In another of his stories, ‘Thanda Gosht’ or ‘Cold Meat’, the readers are overcome with shock when the protagonist, a Sikh, comes home to his sexually charged wife who stabs him after he is unable to perform before confessing about raping a dead woman. Writer Mohammed Hanif, who writes almost with the same edginess as Manto, defends Manto’s literature when he says, “Reading Manto made you realize that literature did not always have to conform. It does not always have to tell polite stories.”

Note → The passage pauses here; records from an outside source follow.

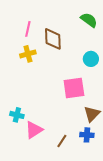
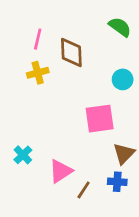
cyan cross: (17, 115) -> (23, 155), turned 32
pink triangle: (34, 130) -> (61, 171), moved

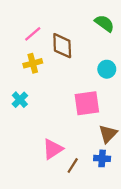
pink line: (38, 39) -> (33, 34), turned 36
cyan cross: (23, 155) -> (20, 100), moved

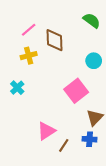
pink square: (87, 103) -> (76, 91), turned -30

Watching From The Close Quarters

Ayesha Jalal remarks that Manto had “witnessed the psychological trauma of 1947 at close quarters.” As a writer and a person who had been shaped greatly by Bombay’s vibrant heterogeneous culture, Manto had refused to move to Pakistan initially. However, when one of his Hindu colleagues and best friends claimed that he would have killed Manto had he not been his friend, a shocked and hurt Manto moved to Pakistan with his family overnight. Here, he wrote ‘Toba Tek Singh’, one of his most celebrated works that highlight the absurdity of Partition.

The story presents Sikh and Hindu patients being moved into India from a mental asylum in Pakistan. One of the patients, a Sikh, incensed, refuses to move and places himself on the Indo-Pak border. Manto, clearly equates Partition with madness and remarks, “Don’t say that 100,000 Hindus and 100,000 Muslims have been massacred. Say that 200,000 human beings have been slaughtered. And it is not such a great tragedy that 200,000 human beings have been butchered but the real tragedy is that the dead have been killed for nothing.”

Manto had always carried within him a yearning to come back to India, to Bombay, to a land where he had left his heart and soul behind. Addressing his close friend, Ismat Chugtai, Manto had written in a letter, “Try as I did, I wasn’t able to separate Pakistan from India and India from Pakistan. Again and again, troubling questions rang in my mind: Will Pakistan’s literature be separate from that of India’s? If so, how? Who owns all that was written in undivided India? Will that be partitioned too?”

Manto Lives On…

Men may die, but an artist lives forever. Perhaps Manto had known this always, and so he writes, “…and it is also possible, that Saadat Hasan dies, but Manto remains alive.” Manto drew his last breath on January 18, 1955. However, the farsighted man that he was, Manto had always had himself prepared for his death and had his own epitaph ready to be carved on his tombstone –“Here lies Saadat Hasan Manto and with him lie buried all the secrets and mysteries of the art of story writing. Under mounds of earth he lies, still wondering who among the two is the greater story writer – God or he.”